M. Jégo cite un maréchal soviétique qui balançait 150 000 hommes. Ils mouraient tous. À la fin de la guerre, le général américain lui a demandé : « Comment vous pouvez faire ça, craquer autant d'hommes ? » Il a répondu : « C'est pas grave. Nos femmes en fabriqueront d'autres. »
Même logique aujourd'hui. L'humain est un matériau. Une ressource. On a du gaz et du pétrole, on a de l'humain. On ouvre le robinet, ça sort, et on s'en fiche.
Le tabou Poutine
Dans les 7000 lettres, un nom est absent : Vladimir Poutine.
« Poutine n'est pratiquement pas évoqué, dit Alexandra. C'est un personnage qui reste dans l'ombre, peut-être parce que les gens ont peur. » Un tabou. Une peur viscérale.
Les soldats se plaignent de leurs commandants, de la corruption, des conditions. Jamais du chef suprême. Jamais de la guerre elle-même.
M. Jégo parle d'un rapport de maître-esclave. Le gouverné dit que ça ne l'intéresse pas, que tout est fait en haut. G. Lagane, autre analyste, ajoute : « Il est dangereux, physiquement, de contester le pouvoir poutinien. »
La révolte qui gronde
Les tensions montent. Alexandra le voit dans les courriers : « On assiste à une montée très forte des tensions. Ces tensions avaient conduit, en 2023, à la révolte de Prigojine. Aujourd'hui, elles s'intensifient de la même manière. »
Prigojine a été éliminé — son avion abattu en août 2023. Une décision de Poutine, selon V. Grantseva. « On a vu le vrai visage de son régime, prêt à tirer sur un avion et éliminer ses adversaires ouvertement. »
Les soldats disent que la guerre ne peut pas continuer sous cette forme.
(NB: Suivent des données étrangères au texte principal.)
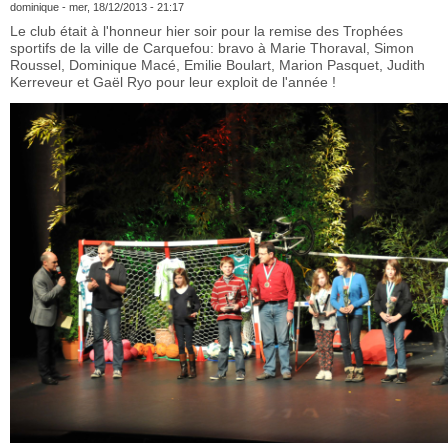
dominique
- mer, 18/12/2013 - 21:17
Le club était à l'honneur hier soir pour la remise des Trophées
sportifs de la ville de Carquefou: bravo à Marie Thoraval, Simon
Roussel, Dominique Macé, Emilie Boulart, Marion Pasquet, Judith
Kerreveur et Gaël Ryo pour leur exploit de l'année !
Soit des négociations, soit une mobilisation générale à l'automne. Les autorités tentent désormais de recruter des étudiants, à bas bruit, sans décret officiel — pour éviter une nouvelle mobilisation comme en 2022.
Le système Poutine
Le droit du plus fort, imposé en Russie. V. Grantseva le rappelle : « Poutine a imposé le droit du plus fort. C'est le système hérité de l'Union soviétique. Le bizutage à une telle échelle est apparu sous l'Union soviétique. Chaque année, des soldats se suicidaient dans l'armée. »
G. Lagane replace dans l'histoire : « La Russie est une société très violente depuis le XIXe siècle. On parlait des tsaristes… C'était un pays réputé pour sa brutalité. Une histoire catastrophique au XXe siècle. » Les trente dernières années n'ont rien changé. On est passé de la fin du communisme au règne poutinien, sans transition démocratique libérale.
Et maintenant ?
Les lettres arrivent toujours. Les vidéos circulent. Les familles déposent des plaintes — elles ne peuvent rien faire. 9000 courriers de familles et de soldats ont été hackés par des journalistes russes exilés à Berlin. Ils ont tout exposé : les malheurs, les humiliations, la corruption.